Laga yang berlangsung dengan tensi tinggi ini memicu perdebatan panas setelah beberapa insiden krusial dianggap hanya menguntungkan pihak ‘Albiceleste’, sementara ‘The Pharaohs’ tampak dizalimi oleh keputusan pengadil lapangan.
Drama Delay VAR: Mencari Kesalahan Mesir
Ketegangan dimulai saat Mesir berhasil menyarangkan gol kedua mereka. Namun, kegembiraan para pemain Mesir tertahan. VAR melakukan peninjauan (review) yang memakan waktu lebih dari satu menit. Yang menjadi sorotan dunia adalah pengambilan keputusan yang terkesan “dipaksakan“-wasit mencari potensi pelanggaran yang terjadi jauh di area pertahanan Mesir sendiri sebelum proses gol terjadi.
Publik bertanya-tanya, sejauh mana VAR boleh ditarik mundur untuk membatalkan sebuah gol?
Anomali 12 Menit Argentina
Kontras dengan apa yang dialami Mesir, gol pertama Argentina langsung disahkan tanpa hambatan berarti. Namun, ada kejanggalan teknis yang tertangkap layar; grafik VAR baru muncul 12 menit setelah gol disahkan.
“Seharusnya VAR bekerja secara real-time untuk menjaga integritas laga,” tulis salah satu analis bola terkemuka.
Keterlambatan ini menimbulkan kecurigaan adanya ketidaksiapan atau manipulasi informasi di ruang kontrol.

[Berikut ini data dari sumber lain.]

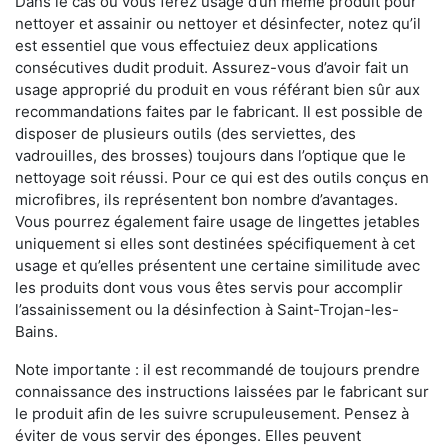
Dans le cas où vous ferez usage d’un même produit pour
nettoyer et assainir ou nettoyer et désinfecter, notez qu’il
est essentiel que vous effectuiez deux applications
consécutives dudit produit. Assurez-vous d’avoir fait un
usage approprié du produit en vous référant bien sûr aux
recommandations faites par le fabricant. Il est possible de
disposer de plusieurs outils (des serviettes, des
vadrouilles, des brosses) toujours dans l’optique que le
nettoyage soit réussi. Pour ce qui est des outils conçus en
microfibres, ils représentent bon nombre d’avantages.
Vous pourrez également faire usage de lingettes jetables
uniquement si elles sont destinées spécifiquement à cet
usage et qu’elles présentent une certaine similitude avec
les produits dont vous vous êtes servis pour accomplir
l’assainissement ou la désinfection à Saint-Trojan-les-
Bains.
Note importante : il est recommandé de toujours prendre
connaissance des instructions laissées par le fabricant sur
le produit afin de les suivre scrupuleusement. Pensez à
éviter de vous servir des éponges. Elles peuvent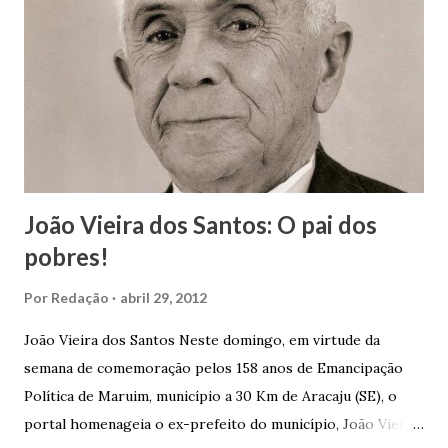
João Vieira dos Santos: O pai dos
pobres!
Por
Redação
abril 29, 2012
João Vieira dos Santos Neste domingo, em virtude da
semana de comemoração pelos 158 anos de Emancipação
Política de Maruim, município a 30 Km de Aracaju (SE), o
portal homenageia o ex-prefeito do município, João Vieira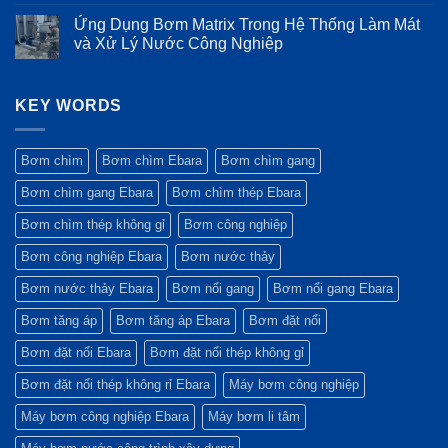
Nối
Độ
và
tạo
có
Ứng Dụng Bơm Matrix Trong Hệ Thống Làm Mát
tiếp?
bền
ưu
và
bình
trong
điểm
tiêu
luận
và Xử Lý Nước Công Nghiệp
môi
vượt
chuẩn
ở
trường
trội
vật
Các
Không
khắc
của
liệu
Sự
có
nghiệt
máy
màng
Cố
bình
bơm
bình
Thường
KEY WORDS
luận
Ebara
tích
Gặp
ở
GS
áp:
Trên
Ứng
Yếu
Bơm
Dụng
tố
Matrix
Bơm
Bơm chìm
Bơm chìm Ebara
Bơm chìm gang
quyết
và
Matrix
định
Cách
Trong
Bơm chìm gang Ebara
Bơm chìm thép Ebara
sự
Xử
Hệ
bền
Lý
Thống
bỉ
Nhanh
Làm
Bơm chìm thép không gỉ
Bơm công nghiệp
Nhất
Mát
và
Bơm công nghiệp Ebara
Bơm nước thảy
Xử
Lý
Nước
Bơm nước thảy Ebara
Bơm nổi gang
Bơm nổi gang Ebara
Công
Nghiệp
Bơm tăng áp
Bơm tăng áp Ebara
Bơm đặt nổi
Bơm đặt nổi Ebara
Bơm đặt nổi thép không gỉ
Bơm đặt nổi thép không rỉ Ebara
Máy bơm công nghiệp
Máy bơm công nghiệp Ebara
Máy bơm li tâm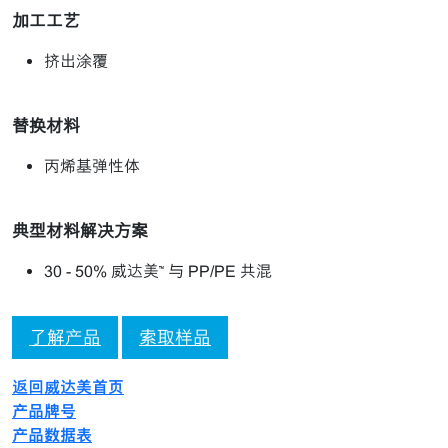
加工工艺
挤出涂覆
替换材料
丙烯基弹性体
典型材料解决方案
30 - 50% 威达美™ 与 PP/PE 共混
了解产品
索取样品
返回威达美首页
产品牌号
产品数据表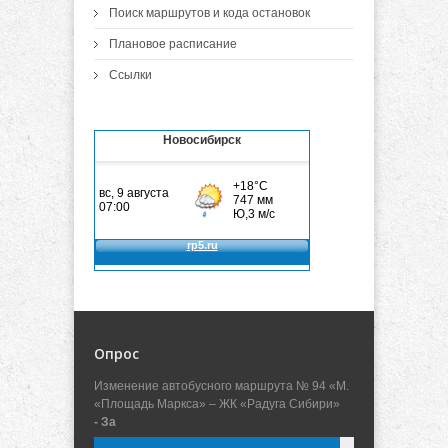
Поиск маршрутов и кода остановок
Плановое расписание
Ссылки
Новосибирск
Опрос
Изменение автобусного маршрута № 94 «М.
«Площадь Маркса» – ЖК «Радуга Сибири»
- За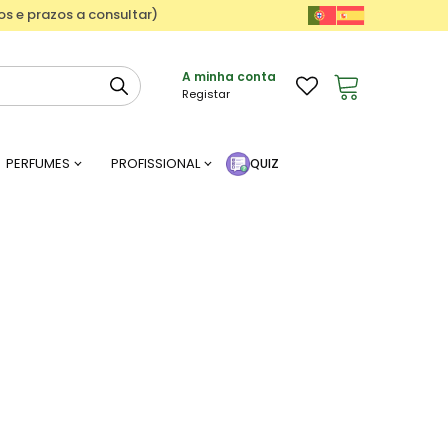
ços e prazos a consultar)
A minha conta
Registar
PERFUMES
PROFISSIONAL
QUIZ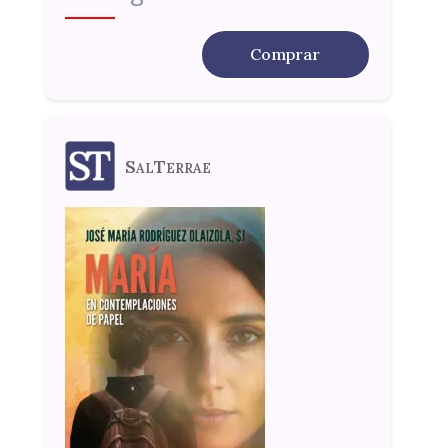
Comprar
SalTerrae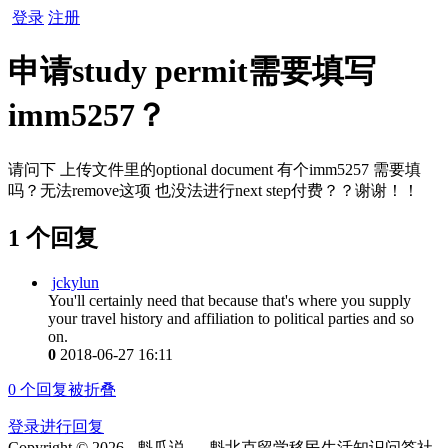
登录
注册
申请study permit需要填写
imm5257？
请问下 上传文件里的optional document 有个imm5257 需要填
吗？无法remove这项 也没法进行next step付费？？谢谢！！
1 个回复
jckylun
You'll certainly need that because that's where you supply
your travel history and affiliation to political parties and so
on.
0
2018-06-27 16:11
0
个回复被折叠
登录进行回复
Copyright © 2026 - 魁瓜说 — 魁北克留学移民生活知识问答社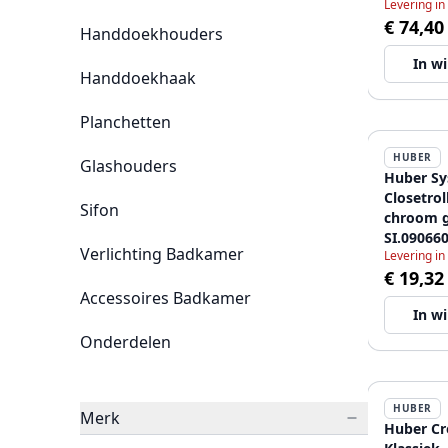
Levering in
€ 74,40
Handdoekhouders
In w
Handdoekhaak
Planchetten
HUBER
Glashouders
Huber S
Closetro
Sifon
chroom g
SI.090660
Verlichting Badkamer
Levering in
€ 19,32
Accessoires Badkamer
In w
Onderdelen
HUBER
Merk
Huber Cr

Nasib Sial Mo Salah dan Trezeguet
Dua momen paling krusial yang membuat suporter Mesir berang adalah pelanggaran di kotak terlarang. Bintang Liverpool, Mohamed Salah, terlihat jelas diinjak oleh pemain bertahan Argentina di dalam kotak penalti. Namun, wasit secara mengejutkan menginstruksikan Play ON tanpa intervensi VAR.
Puncak drama terjadi sebelum gol ketiga Argentina tercipta. Trezeguet lebih dulu dilanggar keras di kotak penalti Argentina. Alih-alih mendapatkan hadiah penalti setelah pengecekan VAR, laga justru berlanjut dan berakhir dengan gol tambahan bagi Argentina.
Tidak ada peluit, tidak ada cek VAR, seolah teknologi tersebut sengaja “tidur” saat Mesir membutuhkan keadilan.
Kesimpulan Pahit: VAR untuk Siapa?
Para pengamat sepak bola internasional mulai menyuarakan pendapat serupa: bahwa dalam pertandingan ini, VAR tampak hanya bekerja untuk kepentingan satu sisi.
Narasi “dunia tahu siapa pemenangnya” kini menggema di media sosial, menyindir bahwa hasil akhir seolah sudah ditentukan oleh faktor di luar permainan teknis.
Kemenangan Argentina ini akan selalu dibayangi oleh tanda tanya besar. Apakah ini murni kemenangan taktik, ataukah hasil dari sistem yang tak lagi objektif? Satu yang pasti, sepak bola malam ini kehilangan sedikit jiwanya karena ketidakadilan yang terpampang nyata di depan mata dunia.